How to get or delete a document from Vertex
Interacting with the Discovery Engine REST API
Sometimes it can be useful to manually interact with the Discovery Engine REST API for debugging purposes. Make sure you have the Google Cloud CLI installed and configured for this. The following example commands assume the production project, you should change both the header and the URL as appropriate if you want to access a different project’s resources.
Get a document from the datastore
You can get a document’s JSON representation from the datastore using the projects.locations.collections.dataStores.branches.documents.get endpoint (replace the UUID at the end with the UUID-format GOV.UK content ID):
curl -sH "Authorization: Bearer $(gcloud auth print-access-token)" \
-H "Content-Type: application/json" \
-H "X-Goog-User-Project: search-api-v2-production" \
"https://discoveryengine.googleapis.com/v1/projects/search-api-v2-production/locations/global/collections/default_collection/dataStores/govuk_content/branches/default_branch/documents/YOUR-CONTENT-ID-HERE"

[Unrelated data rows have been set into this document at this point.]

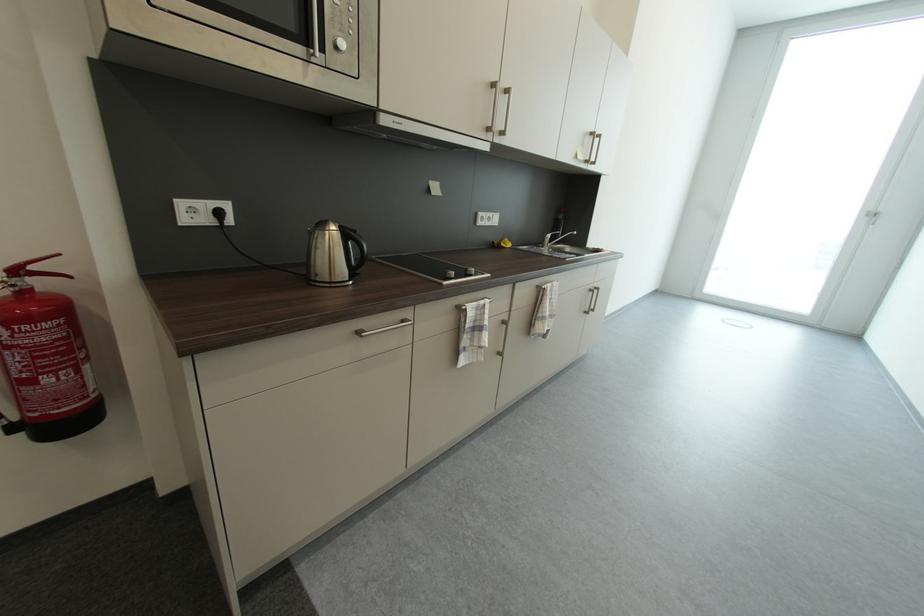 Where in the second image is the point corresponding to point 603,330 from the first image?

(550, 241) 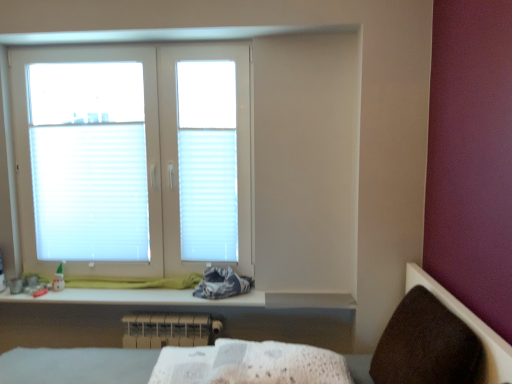 Question: Considering their positions, is white plastic radiator at lower center located in front of or behind white pleated blind at upper left, which is the 2th blind in right-to-left order?

Choices:
 (A) front
 (B) behind

Answer: (A)

Question: Considering the positions of white plastic radiator at lower center and white pleated blind at upper left, acting as the 1th blind starting from the left, in the image, is white plastic radiator at lower center wider or thinner than white pleated blind at upper left, acting as the 1th blind starting from the left,?

Choices:
 (A) wide
 (B) thin

Answer: (A)

Question: Which of these objects is positioned closest to the white plastic radiator at lower center?

Choices:
 (A) white plastic window at upper left
 (B) white pleated blind at center, which is the first blind from right to left
 (C) white textured fabric at lower center
 (D) brown fabric armchair at lower right
 (E) white pleated blind at upper left, acting as the 1th blind starting from the left

Answer: (B)

Question: Which object is positioned closest to the white textured fabric at lower center?

Choices:
 (A) brown fabric armchair at lower right
 (B) white plastic radiator at lower center
 (C) white glossy changing table at lower center
 (D) white pleated blind at upper left, which is the 2th blind in right-to-left order
 (E) white pleated blind at center, which is the first blind from right to left

Answer: (A) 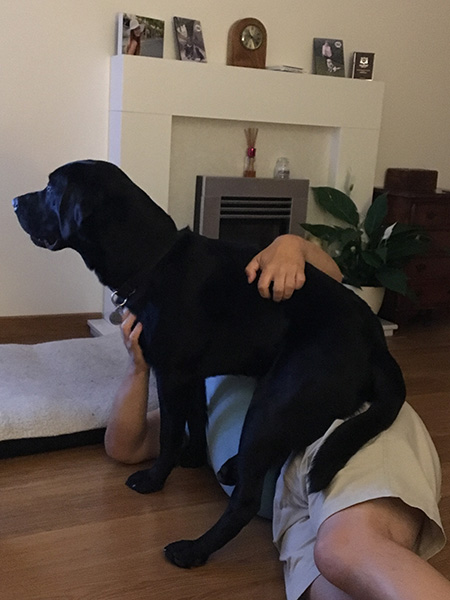 Identify the location of wood floor. (67, 505), (93, 569), (418, 374), (425, 391). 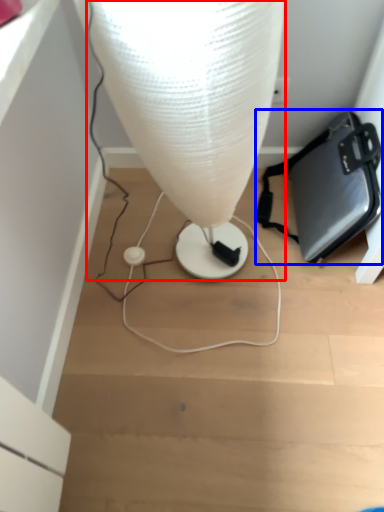 Question: Which object appears farthest to the camera in this image, lamp (highlighted by a red box) or handbag (highlighted by a blue box)?

Choices:
 (A) lamp
 (B) handbag

Answer: (B)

This can be useful for example to check whether a document has been synchronised at all.
Consider piping through JQ to extract information from the response:
curl … | jq -r ".jsonData | fromjson" (to get the document’s metadata)
curl … | jq -r ".content.rawBytes" | base64 -d (to get the document’s unstructured body content)
Delete a document from the datastore
The same endpoint as above also supports the DELETE method (as projects.locations.collections.dataStores.branches.documents.delete) for dire emergencies where content isn’t correctly deleted through the normal channels. This can happen when someone deletes a document directly from the Publishing API database without firing the callbacks that trigger a message queue unpublish message.
Perform a search
You can search the engine as follows (replace the POST data with appropriate parameters):
curl -XPOST \
-H "Authorization: Bearer $(gcloud auth print-access-token)" \
-H "Content-Type: application/json" \
-H "X-Goog-User-Project: search-api-v2-production" \
"https://discoveryengine.googleapis.com/v1alpha/projects/search-api-v2-production/locations/global/collections/default_collection/engines/govuk_global/servingConfigs/default:search" \
-d '{ "query": "hello", "filter": "document_type: ANY(\"html_publication\")" }'
This may help you debug misbehaving queries, and allow you to get an attribution token if Google support requests one.